A couple of weeks ago, I told you about how 500 true fans helped get Tycho his first ever European show by crowd funding a gig. Today I want to tell you about another Detour experiment, this time with Hot Chip. We sat down with Hot Chip and their manager and agent and they got really excited about using Detour to play somewhere new. The management team behind Hot Chip are super experienced and have been working in live music for years. One of the most interesting things they told us is that over the past 10 years, as live music has become more corporate, the routes that bands take have become more predictable and generic. A tour 10 years ago would have taken in more local towns and, in particular, involved more local promoters. They were really excited about the idea of using Detour to play a town they’d otherwise not get to. They were keen to do something right away and had already booked a tour of the UK and Europe, but they had a spare date…

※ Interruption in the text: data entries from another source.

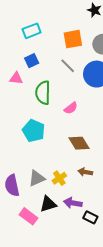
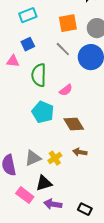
cyan pentagon: (34, 131) -> (43, 112), moved
purple arrow: (73, 203) -> (53, 204), moved
black rectangle: (90, 217) -> (85, 209), moved

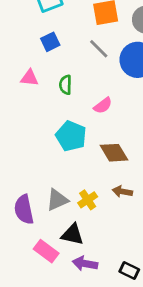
pink triangle: (13, 61) -> (29, 78), moved
green semicircle: (39, 75) -> (65, 85), size x0.6
black triangle: (44, 183) -> (72, 234), turned 30

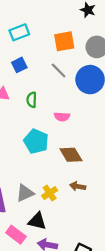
pink semicircle: (103, 106) -> (62, 117), turned 40

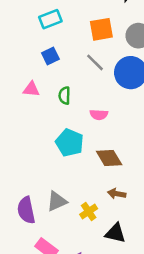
yellow cross: (50, 193) -> (89, 211), moved
black triangle: (37, 221) -> (115, 233), moved

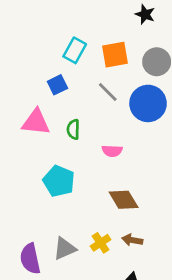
cyan rectangle: (50, 19) -> (75, 50), moved, turned -40
pink triangle: (31, 89) -> (36, 122), size x1.5
cyan pentagon: (70, 143) -> (59, 181), moved
yellow cross: (89, 211) -> (101, 243), moved

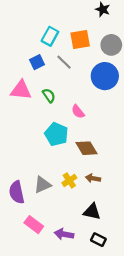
gray line: (108, 92) -> (64, 62), moved
green semicircle: (73, 129) -> (49, 95), turned 144
pink semicircle: (112, 151) -> (78, 112), turned 48
cyan pentagon: (59, 181) -> (56, 134), moved

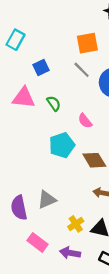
cyan rectangle: (50, 36) -> (16, 40), moved
gray line: (64, 62) -> (82, 70), moved
cyan pentagon: (56, 134) -> (62, 145), turned 30
yellow cross: (69, 180) -> (76, 224), moved

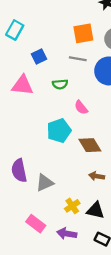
gray line: (82, 70) -> (78, 59), turned -35
green semicircle: (54, 103) -> (60, 84), moved, turned 120
purple semicircle: (19, 208) -> (19, 171), moved

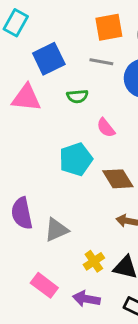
blue square: (39, 57) -> (49, 59), size x1.5

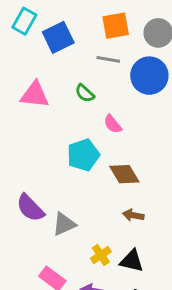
blue square: (49, 59) -> (58, 37), moved
green semicircle: (77, 96) -> (85, 93), turned 48
purple semicircle: (22, 213) -> (30, 208), turned -32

We picked 3 towns they hadn’t headlined before and created a Detour where each of those cities had a chance to create a show on that spare night. We emailed all of the Songkick users in those cities tracking Hot Chip and things started to take off. We wanted to raise 200 pledges to be confident of demand and rapidly all 3 started to get momentum. What happened next though was incredibly exciting. A bunch of superfans in Folkestone decided that they were going to make it happen. As one fan said, “Most bands don’t come to this part of Kent, they tend to stop at London.” They got super proactive and started to email all their friends and even petitioned the local radio station and newspaper. It exploded and went completely viral in a matter of hours through fan to fan word of mouth marketing, Hot Chip sold out. Check out the sales curve of pledges for the show, the huge viral spike is when fans started to self-organise.
This article on Songkick is fascinating and brilliant. Gives me hope that Detour and co could really shake up the standard, staid touring circuits, and get bands in towns where usually overlooked audiences are desperate to see good music. Being from Cornwall, where hardly any bands ever play, makes me hope for this even more.